The second advantage of letting states default on their own terms is that in the regime of reasonably hard budget constraints described in the preceding paragraph, remaining differences across states in debt burdens and credit ratings reflect either differing citizen preferences across states, or differing qualities of state institutions. In either case, permitting variation across states is desirable.
To expand on an argument already given, if citizen preferences differ across states, we can satisfy more citizens by allowing those preferences to be translated into policy. Perhaps the median voter in Illinois is more risk-acceptant or discounts the future more than the median voter in South Dakota. Requiring the citizens of Illinois to behave more like the citizens of South Dakota, as a federal bankruptcy law might do, would then make Illini worse off according to their own (perhaps not-so-virtuous) preferences for profligate living.
Plausibly, the differences between states’ fiscal policies reflect not just citizens’ tastes, but also differences in institutional quality—differences that provide important information to voters and policymakers everywhere. Perhaps Illinois’ state institutions are lower-quality than South Dakota’s (public employees have excessive collective bargaining protections, or legislators are less attentive to local median voters, or the lawmakers in Springfield are simply more corrupt than those in Pierre). In that case, Illinois ought to change its institutions to be more like South Dakota’s, and they in fact have incentives to do so. But in the absence of different credit experiences, the citizens of Illinois might never have come to realize that their institutions yielded worse outcomes than those of South Dakota.

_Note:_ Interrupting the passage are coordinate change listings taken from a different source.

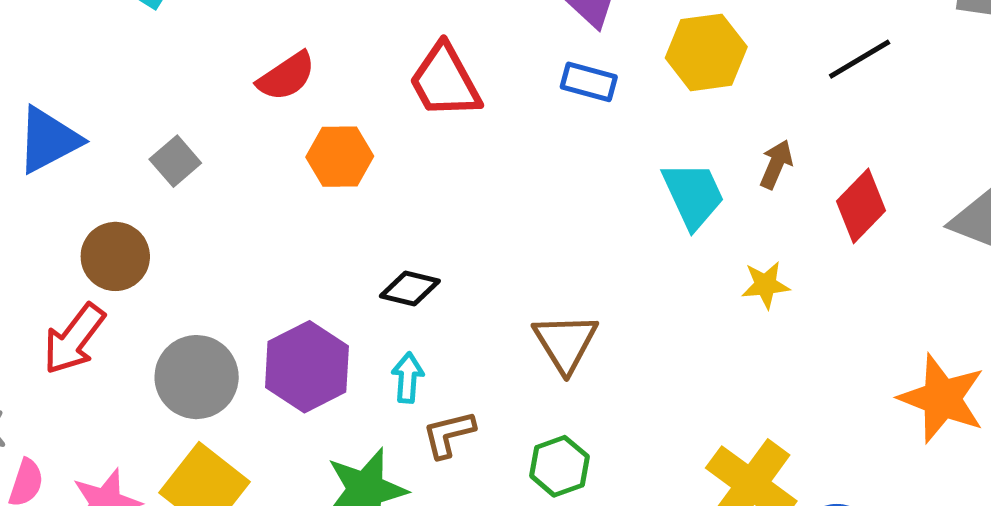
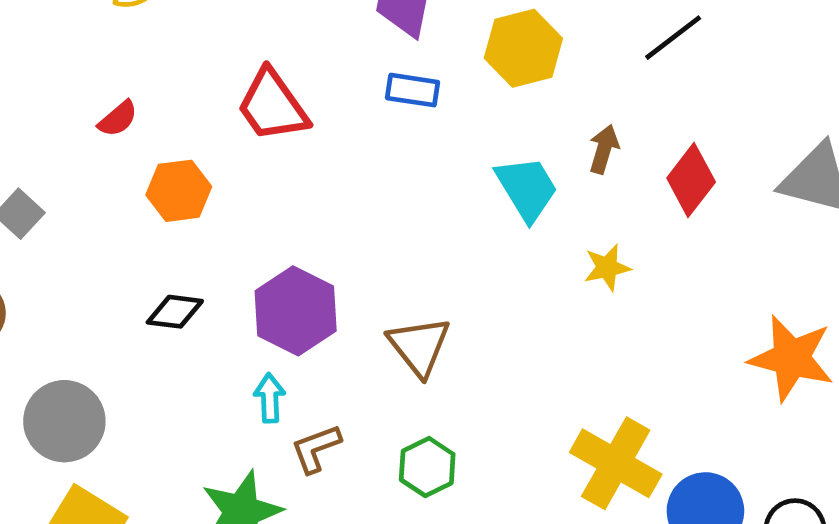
red semicircle: (286, 76) -> (118, 119), size x0.7
black diamond: (410, 288) -> (175, 312), moved
purple hexagon: (307, 367) -> (296, 311), moved

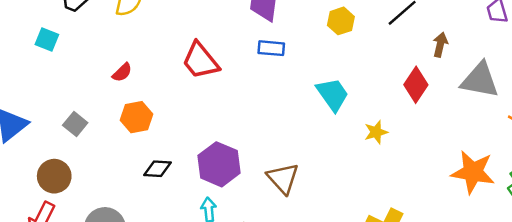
yellow hexagon: (523, 48) -> (341, 21), moved, size x0.7
brown arrow: (604, 149) -> (440, 45), moved
orange hexagon: (179, 191) -> (136, 117), moved

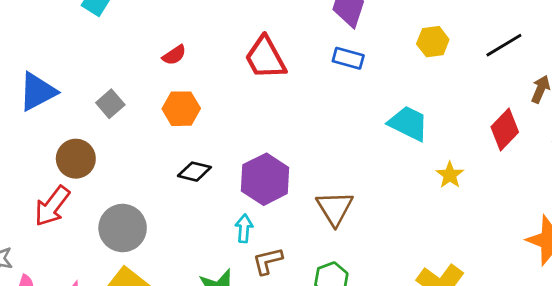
cyan trapezoid: (333, 94) -> (408, 123), turned -39
yellow star: (376, 132) -> (450, 175), turned -30

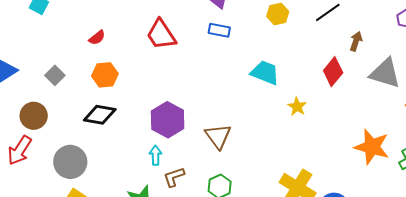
black diamond: (194, 172) -> (100, 115), moved, size x1.4

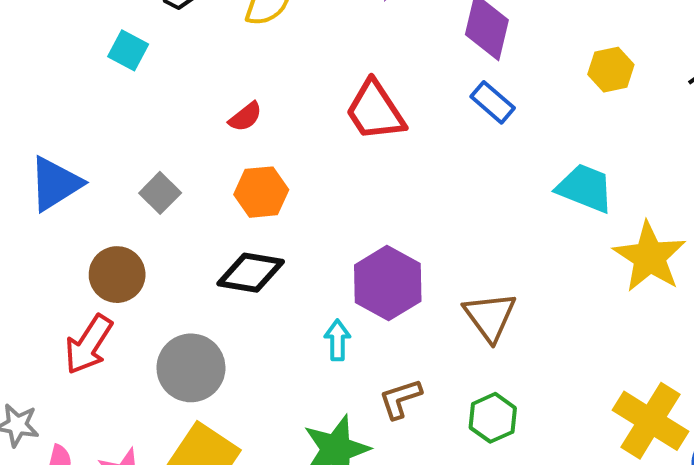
blue rectangle: (219, 30) -> (493, 102), turned 30
yellow star: (297, 107) -> (650, 257), size x1.8
cyan arrow: (156, 155) -> (337, 340), moved

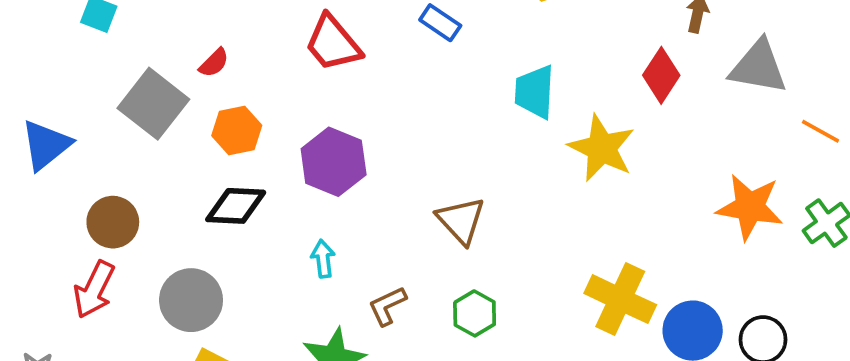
cyan trapezoid: (585, 188) -> (535, 92), turned -102
gray square: (160, 193) -> (153, 104), moved, size x1.8
purple hexagon: (388, 283) -> (334, 162), moved

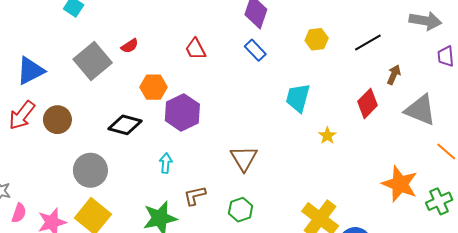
red trapezoid: (333, 43) -> (195, 49), size x0.7
orange hexagon: (237, 130) -> (153, 87), moved
yellow star: (602, 148) -> (327, 136), size x0.5
red arrow: (94, 290) -> (22, 115), moved

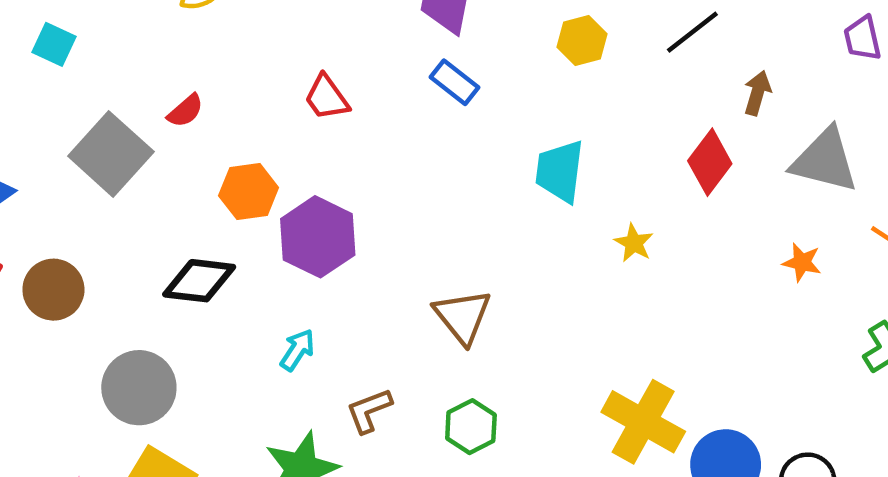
cyan arrow: (166, 163) -> (297, 350), turned 36
orange star: (400, 184) -> (802, 262), moved, size x0.5

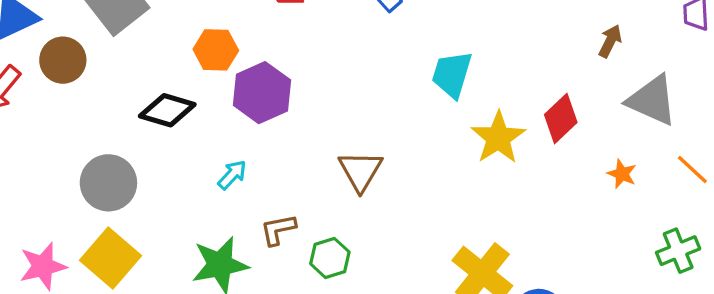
red diamond: (710, 162) -> (561, 118), moved
yellow star: (634, 243) -> (498, 138), size x1.8
brown circle: (53, 290) -> (63, 60), moved
green hexagon: (471, 427) -> (330, 258), moved

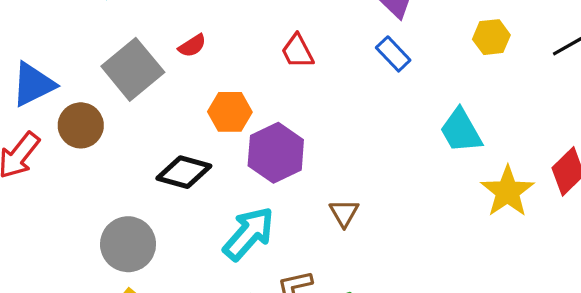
cyan trapezoid: (452, 74) -> (461, 131), turned -45
brown triangle: (360, 171) -> (344, 213), moved, size x0.7
cyan arrow: (232, 175) -> (249, 234), size x1.8

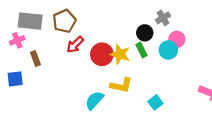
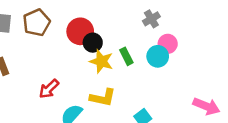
black circle: (145, 33) -> (93, 43), moved
red arrow: (75, 45) -> (49, 89), moved
red circle: (102, 54) -> (80, 31), moved

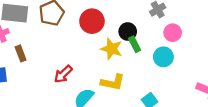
black circle: (93, 43) -> (128, 32), moved
cyan circle: (158, 56) -> (163, 57), moved

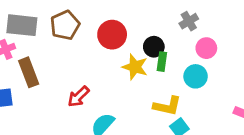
green rectangle: (135, 44) -> (162, 62), turned 35
brown rectangle: (21, 53) -> (29, 72), size x1.5
yellow L-shape: (113, 82) -> (167, 106), moved

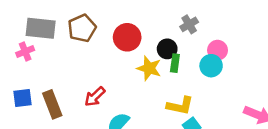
gray cross: (189, 21) -> (189, 24), moved
brown rectangle: (29, 72) -> (52, 104), moved
cyan circle: (196, 76) -> (211, 66), moved

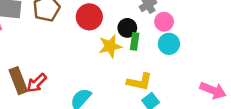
pink circle: (218, 50) -> (164, 22), moved
yellow star: (149, 68) -> (110, 46), turned -30
red arrow: (95, 97) -> (37, 83), moved

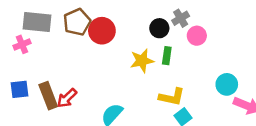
red circle: (89, 17) -> (102, 31), moved
black circle: (127, 28) -> (159, 28), moved
cyan circle: (169, 44) -> (227, 84), moved

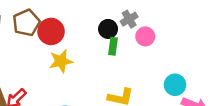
green rectangle: (167, 56) -> (113, 46), moved
yellow star: (142, 61) -> (61, 61), moved

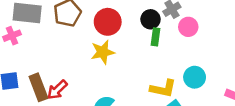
red circle: (51, 31) -> (108, 22), moved
cyan circle: (175, 85) -> (195, 77), moved

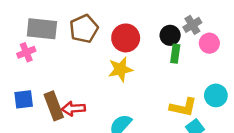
red arrow: (57, 90) -> (73, 109), turned 40

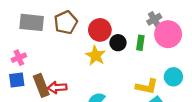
black circle: (170, 35) -> (118, 43), moved
pink circle: (209, 43) -> (168, 34), size x1.6
pink cross: (26, 52) -> (19, 58), moved
yellow star: (120, 69) -> (96, 56), turned -30

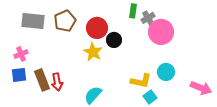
green rectangle: (140, 43) -> (133, 11), moved
red arrow: (57, 87) -> (57, 82), turned -96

In conclusion, a uniform bankruptcy law for states might be desirable if it were evenhandedly designed. However, it might not be constitutional, and it would certainly run against the values that a proper fiscal federalism can secure. Moreover, we cannot count on a federal bankruptcy law for states to be evenhanded and well-designed, and in any case, insolvent states can always default on or repudiate their respective debts even without a federal law authorizing them to do so.